Volendo spingerci ancora più a fondo, possiamo trovare dispositivi che, analogamente ad alcuni smartwatch, sono in grado di rilevare molti parametri fisici come, per esempio, il battito cardiaco e l’attività elettrodermica.
Queste informazioni, opportunamente analizzate, possono essere utili non solo per la sicurezza, ma anche per il miglioramento della condizione lavorativa.
Esistono infatti software che, grazie ai sopracitati apparecchi, possono determinare, con un buon grado di correttezza, lo stato di “agitazione” o di stress di una persona.
Qui, come sempre, entra in gioco la centralità del software: se da una parte l’evoluzione degli apparecchi fisici e la loro miniaturizzazione gli permettono di essere indossati e di comunicare tramite molti tipi di reti oggi disponibili, dall’altro abbiamo, e avremo sempre più, bisogno di analizzare i dati che questi strumenti sono in grado di raccogliere.
Le piattaforme di analisi del dato sono chiamate, oltre che alla raccolta e all’analisi, a fornire risposte; queste saranno poi utilizzate per migliorare la condizioni più critiche.
Per poterlo fare, però, dobbiamo considerare un altro aspetto di fondamentale importanza: l’integrazione.
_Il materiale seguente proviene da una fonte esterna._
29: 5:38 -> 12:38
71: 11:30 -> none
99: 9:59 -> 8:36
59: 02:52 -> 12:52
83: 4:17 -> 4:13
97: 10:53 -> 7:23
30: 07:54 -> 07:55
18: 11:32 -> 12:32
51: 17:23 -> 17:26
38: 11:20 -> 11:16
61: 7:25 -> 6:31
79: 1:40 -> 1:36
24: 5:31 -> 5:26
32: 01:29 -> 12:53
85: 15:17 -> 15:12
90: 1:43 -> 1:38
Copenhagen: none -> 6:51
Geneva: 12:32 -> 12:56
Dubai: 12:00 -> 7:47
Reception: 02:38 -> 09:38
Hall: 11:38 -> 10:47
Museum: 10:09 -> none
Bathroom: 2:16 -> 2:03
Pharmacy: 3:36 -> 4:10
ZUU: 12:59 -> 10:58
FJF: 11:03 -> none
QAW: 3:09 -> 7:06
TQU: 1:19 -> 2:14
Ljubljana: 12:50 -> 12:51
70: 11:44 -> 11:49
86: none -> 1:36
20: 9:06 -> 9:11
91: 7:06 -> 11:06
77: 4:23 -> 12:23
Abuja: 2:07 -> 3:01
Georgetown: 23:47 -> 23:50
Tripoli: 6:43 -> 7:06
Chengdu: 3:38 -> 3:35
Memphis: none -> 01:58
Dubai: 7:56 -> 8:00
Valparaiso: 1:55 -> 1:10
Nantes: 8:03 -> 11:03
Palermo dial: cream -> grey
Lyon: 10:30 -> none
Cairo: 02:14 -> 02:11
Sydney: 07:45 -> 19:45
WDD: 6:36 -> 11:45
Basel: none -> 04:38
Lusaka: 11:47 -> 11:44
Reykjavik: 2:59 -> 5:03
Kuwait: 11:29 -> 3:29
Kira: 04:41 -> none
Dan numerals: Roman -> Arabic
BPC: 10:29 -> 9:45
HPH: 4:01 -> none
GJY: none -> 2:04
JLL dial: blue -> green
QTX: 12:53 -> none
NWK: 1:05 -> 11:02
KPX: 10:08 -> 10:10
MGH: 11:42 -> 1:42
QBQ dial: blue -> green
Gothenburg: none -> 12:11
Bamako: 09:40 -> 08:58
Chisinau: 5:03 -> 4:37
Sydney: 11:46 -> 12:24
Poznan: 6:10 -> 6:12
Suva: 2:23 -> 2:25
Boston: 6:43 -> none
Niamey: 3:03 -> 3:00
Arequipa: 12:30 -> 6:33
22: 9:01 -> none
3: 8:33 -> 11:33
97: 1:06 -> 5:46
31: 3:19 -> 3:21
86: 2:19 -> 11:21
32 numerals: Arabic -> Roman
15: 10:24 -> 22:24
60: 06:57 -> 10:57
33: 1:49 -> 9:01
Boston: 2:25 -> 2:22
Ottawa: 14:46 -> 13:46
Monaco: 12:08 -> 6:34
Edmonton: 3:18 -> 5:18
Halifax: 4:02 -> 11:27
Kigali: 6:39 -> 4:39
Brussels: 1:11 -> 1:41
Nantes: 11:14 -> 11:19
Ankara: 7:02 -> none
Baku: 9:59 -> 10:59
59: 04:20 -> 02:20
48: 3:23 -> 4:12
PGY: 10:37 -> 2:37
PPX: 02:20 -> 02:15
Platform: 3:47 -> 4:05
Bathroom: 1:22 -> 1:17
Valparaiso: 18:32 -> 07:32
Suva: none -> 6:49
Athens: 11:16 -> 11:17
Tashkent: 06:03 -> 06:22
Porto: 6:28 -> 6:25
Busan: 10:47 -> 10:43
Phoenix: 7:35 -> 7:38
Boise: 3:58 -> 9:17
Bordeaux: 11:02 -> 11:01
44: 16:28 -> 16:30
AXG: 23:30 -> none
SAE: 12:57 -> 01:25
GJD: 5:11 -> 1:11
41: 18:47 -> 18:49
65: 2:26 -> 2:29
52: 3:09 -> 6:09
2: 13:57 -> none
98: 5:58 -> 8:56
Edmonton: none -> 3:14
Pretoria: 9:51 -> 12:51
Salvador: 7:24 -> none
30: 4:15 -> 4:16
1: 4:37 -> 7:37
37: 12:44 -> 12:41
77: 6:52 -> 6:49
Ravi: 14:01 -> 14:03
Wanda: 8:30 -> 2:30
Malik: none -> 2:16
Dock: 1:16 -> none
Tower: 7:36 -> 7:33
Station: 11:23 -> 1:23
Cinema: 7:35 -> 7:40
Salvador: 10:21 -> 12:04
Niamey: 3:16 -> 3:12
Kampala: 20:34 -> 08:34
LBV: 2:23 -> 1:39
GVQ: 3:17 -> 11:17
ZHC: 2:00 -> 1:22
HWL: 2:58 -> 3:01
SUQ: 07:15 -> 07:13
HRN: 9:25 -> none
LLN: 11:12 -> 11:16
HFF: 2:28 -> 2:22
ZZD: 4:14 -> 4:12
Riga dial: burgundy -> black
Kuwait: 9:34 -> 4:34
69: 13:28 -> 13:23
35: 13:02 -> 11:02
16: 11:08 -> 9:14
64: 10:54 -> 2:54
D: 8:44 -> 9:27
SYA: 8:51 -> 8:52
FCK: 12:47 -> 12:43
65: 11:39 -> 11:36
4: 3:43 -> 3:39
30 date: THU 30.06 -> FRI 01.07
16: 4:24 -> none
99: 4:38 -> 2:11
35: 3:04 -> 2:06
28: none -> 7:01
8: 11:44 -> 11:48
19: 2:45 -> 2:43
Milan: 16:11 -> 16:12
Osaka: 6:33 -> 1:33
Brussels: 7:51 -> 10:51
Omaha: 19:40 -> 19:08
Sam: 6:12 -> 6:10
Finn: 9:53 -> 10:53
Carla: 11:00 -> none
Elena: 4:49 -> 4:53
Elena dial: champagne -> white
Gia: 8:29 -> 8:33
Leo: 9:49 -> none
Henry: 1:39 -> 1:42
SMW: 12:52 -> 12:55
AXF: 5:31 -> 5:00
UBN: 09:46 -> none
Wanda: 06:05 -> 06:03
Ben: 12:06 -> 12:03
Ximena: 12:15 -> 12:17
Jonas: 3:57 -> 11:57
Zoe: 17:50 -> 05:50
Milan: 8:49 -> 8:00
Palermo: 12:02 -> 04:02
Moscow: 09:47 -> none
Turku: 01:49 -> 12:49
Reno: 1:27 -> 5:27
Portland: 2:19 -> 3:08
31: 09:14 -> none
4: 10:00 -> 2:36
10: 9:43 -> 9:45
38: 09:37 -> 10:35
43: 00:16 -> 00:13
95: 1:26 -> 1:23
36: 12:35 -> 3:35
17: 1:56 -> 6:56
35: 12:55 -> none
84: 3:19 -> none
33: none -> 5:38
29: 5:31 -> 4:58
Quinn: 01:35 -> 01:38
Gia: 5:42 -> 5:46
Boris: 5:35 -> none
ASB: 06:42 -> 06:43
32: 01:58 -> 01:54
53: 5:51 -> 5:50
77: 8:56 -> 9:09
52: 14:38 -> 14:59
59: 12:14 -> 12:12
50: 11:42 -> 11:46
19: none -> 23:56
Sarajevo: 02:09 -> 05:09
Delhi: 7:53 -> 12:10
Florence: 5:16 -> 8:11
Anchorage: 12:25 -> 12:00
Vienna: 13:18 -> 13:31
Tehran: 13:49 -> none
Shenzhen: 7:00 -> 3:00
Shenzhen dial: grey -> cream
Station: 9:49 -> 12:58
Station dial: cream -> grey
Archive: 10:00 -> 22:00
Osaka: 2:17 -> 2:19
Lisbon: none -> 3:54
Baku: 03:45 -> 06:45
Non potrà essere infatti un unico software, o un’unica piattaforma, a fornirci tutte le risposte che cerchiamo: per raggiungere l’obiettivo dovremo fare in modo che diverse piattaforme possano comunicare tra loro.
Per meglio comprendere il concetto di integrazione, vi lascio con un esempio che, anche se potrebbe sembrare banale, viene già utilizzato in diverse realtà.
Il dipendente Stefano, per recarsi al lavoro, compie tutti i giorni un tragitto di 60 km. Dovendosi però spostare spesso presso le sedi di diversi clienti, compie anche altri tragitti. Dato che l’azienda per la quale Stefano lavora, come tutte le aziende, deve guardare alla “resa” e alle performances, in che modo potrebbe aiutarlo a rendere di più (e magari a rendere più piacevole il suo lavoro)?
Stefano indossa un dispositivo che rileva lo stress.
Questo dato, da solo, non ci dice nulla.
Ma se la piattaforma che rileva il dato lo mettesse in relazione ai sui spostamenti?
Sarebbe ancora troppo poco.
Se quella piattaforma potesse conoscere anche le informazioni sul traffico durante i suoi tragitti?
Ecco, adesso ci stiamo avvicinando; ma proviamo a spingerci oltre.
Inseriamo nel contesto uno strumento come, per esempio, MyAnalytics che, partendo dal
calendario delle nostre attività, ci fornisce informazioni sulla nostra resa lavorativa.
Voglio esagerare: la macchina è dotata di un dispositivo che ne registra velocità, potenza di
frenata e traiettorie (lo stile di guida, diciamo).
Ora mettiamo tutto insieme.
Tutti questi dati, presi singolarmente, non ci dicono quasi nulla; ma nel momento in cui le mettiamo in relazione tra loro, ecco che avviene la magia.
Stefano potrebbe scoprire che il suo stile di guida cambia in funzione, per esempio, del traffico e dell’orario; appuntamenti ad orari diversi e una diversa pianificazione degli incontri potrebbero migliorerebbero molto la sua condizione.
Il software potrebbe suggerire, con l’andare del tempo, cose del tipo: “hai preso un appuntamento a Lodi giovedì mattina. Negli ultimi mesi, in quella fascia oraria, il traffico è sempre stato molto
intenso. Prova a pianificare l’incontro in un altro momento”.
Ecco, è questo che mi aspetto dal software.
Mi aspetto che interagisca con il mondo fisico e con altri software per migliorare la mia condizione di essere umano nello svolgimento delle mie mansioni.
Sono centinaia gli scenari che potrebbero aprirsi da una situazione come quella sopra descritta, ma lascio a voi il piacere di ipotizzare altre applicazioni.
Ovviamente tutto questo ha un grosso impatto in termini di privacy, ma sarà argomento per le prossime occasioni.